La scorsa settimana ho parlato del ritorno di Jonathan Franzen. Un benvenuto a nuove iscritte e nuovi iscritti: qui trovate una presentazione mia e dei temi di cui parlo e qui un bilancio del primo anno di questa newsletter. Se quello che leggi qui sotto ti piace, inoltralo a qualcuno che potrebbe apprezzare. Se non sei ancora iscritto/a, puoi ricevere questa newsletter nella tua casella di posta, ogni sabato mattina, cliccando qui.
I libri che ci restano impressi sono quelli in cui leggiamo le cose che abbiamo sempre pensato, ma non abbiamo mai messo per iscritto o non lo abbiamo fatto sufficientemente bene. Il mio amico Dario, vecchia conoscenza di queste pagine, mi ha consigliato un saggio di George Steiner, Tolstoj o Dostoevskij (pubblicato in Italia da Garzanti).
Il tema del saggio è il confronto tra i due grandi romanzieri russi. Quello che mi interessa qui però sono le pagine introduttive. Steiner comincia così:
La critica letteraria dovrebbe scaturire da un debito di amore.
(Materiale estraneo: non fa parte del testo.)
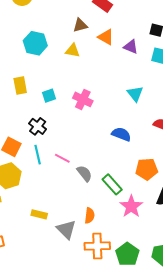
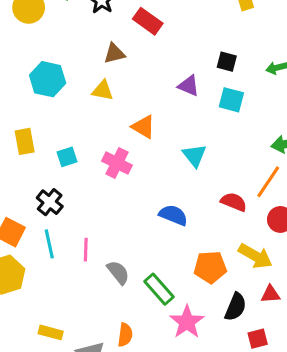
orange triangle: (106, 37) -> (143, 127), moved
pink line: (62, 158) -> (86, 250), turned 63

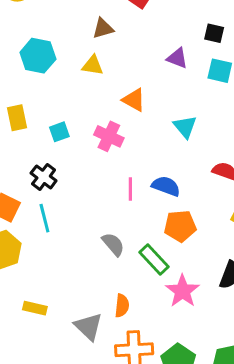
pink line: (86, 250) -> (130, 189), moved
orange pentagon: (210, 267) -> (180, 226), moved
yellow rectangle: (51, 332) -> (35, 308), moved

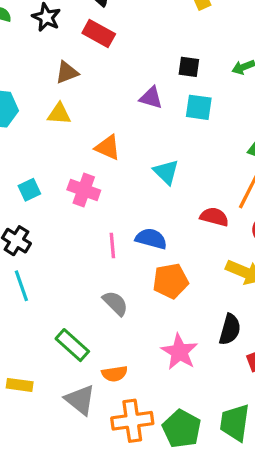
gray semicircle: (113, 244) -> (115, 303), moved
green rectangle: (154, 260) -> (72, 345), moved
orange semicircle: (122, 306) -> (115, 374), turned 80

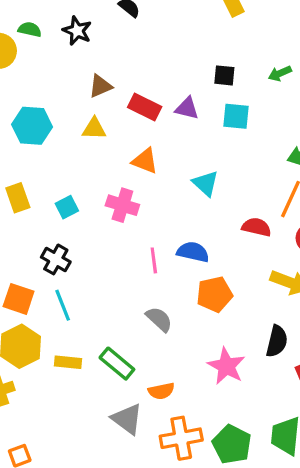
red rectangle: (99, 33) -> (145, 107), moved
yellow rectangle: (20, 385) -> (68, 362), moved

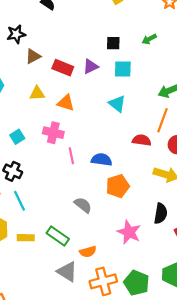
black star: (77, 31) -> (16, 34), moved, turned -30
purple triangle: (187, 108) -> (91, 66), turned -35
yellow triangle: (94, 129) -> (37, 93), moved
cyan triangle: (206, 183) -> (117, 104), moved
pink line: (154, 260) -> (71, 156), moved

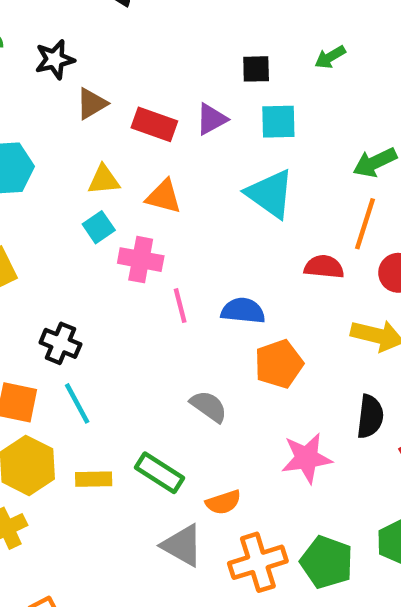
cyan triangle: (117, 104) -> (270, 194), size x1.4
cyan square: (17, 137) -> (99, 227), moved
pink star: (129, 232) -> (307, 458), turned -30

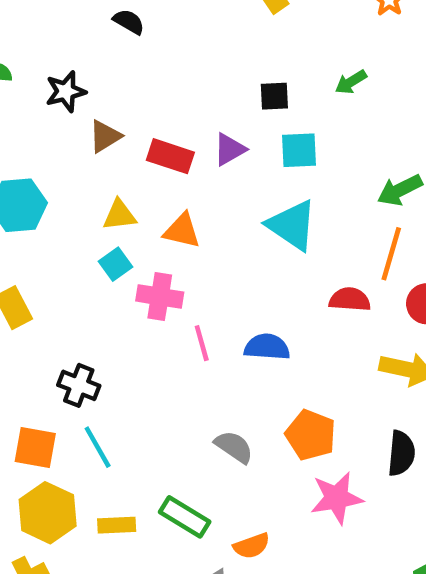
orange pentagon: (279, 364) -> (311, 435), moved, turned -30

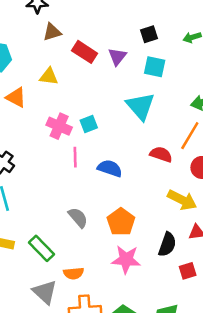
black square: (274, 96) -> (149, 34), turned -30
purple triangle: (229, 149) -> (117, 57), turned -36
orange triangle: (182, 231) -> (16, 97), moved
cyan square: (115, 264) -> (89, 124), moved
In modi evidenti e tuttavia misteriosi una poesia o un dramma o un romanzo afferrano la nostra immaginazione. Nel momento in cui deponiamo il libro non siamo più quelli che eravamo prima di leggerlo.
Verissimo. Ma questo non è vero per tutti i libri. Se ripercorro le mie letture dello scorso anno, non ce ne sono poi molti quelli che mi hanno lasciato diverso da come mi avevano trovato. Già Steiner fa sorgere in me il germe del dubbio. Continua con queste parole, rincarando la dose:
Le grandi opere d’arte ci attraversano come venti di tempesta, spalancando le porte delle nostre percezioni e investendo l’architettura delle nostre convinzioni con la loro potenza trasformatrice. Noi cerchiamo di registrare il loro urto e di riorganizzare la nostra casa sconquassata secondo un nuovo ordine.
Giunto a questo punto, ammetto di aver provato una certa invidia per il vecchio George. Lo sconquasso libresco, devo ammettere, è senz’altro un’emozione che ho provato, ma che collegavo più a certe scoperte dell’adolescenza, quando l’immaginazione è più sensibile e più pronta alla meraviglia – la prima volta che ho letto L’Aleph di Borges, ad esempio, oppure I Buddenbrook di Thomas Mann. Ma Steiner rivela subito dopo che queste righe, attraversate da uno spirito innegabilmente romantico (i venti in tempesta, la casa sconquassata), hanno in mente un bersaglio polemico chiaro:
Dico queste cose perché la maggior parte della critica contemporanea appartiene a tutt’altra tendenza.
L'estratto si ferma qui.